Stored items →
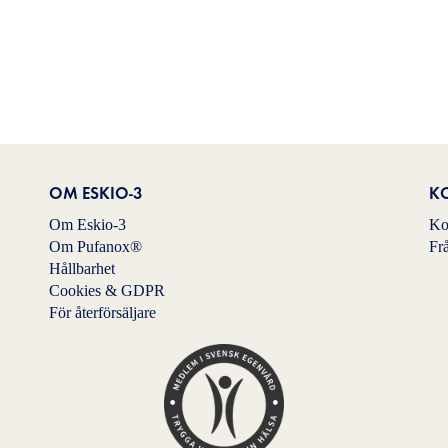
OM ESKIO-3
K
Om Eskio-3
Ko
Om Pufanox®
Fr
Hållbarhet
Cookies & GDPR
För återförsäljare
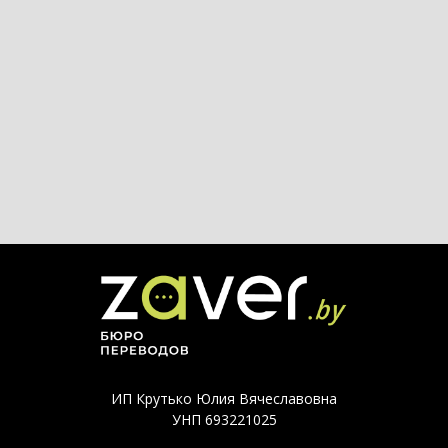
ИП Крутько Юлия Вячеславовна
УНП 693221025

HOW TO COMPLETE THIS TASK →
The records above must be printed exactly; the pictures stay out.

EXERCISE RESPONSE →
OM ESKIO-3
K
Om Eskio-3
Ko
Om Pufanox®
Fr
Hållbarhet
Cookies & GDPR
För återförsäljare
ИП Крутько Юлия Вячеславовна
УНП 693221025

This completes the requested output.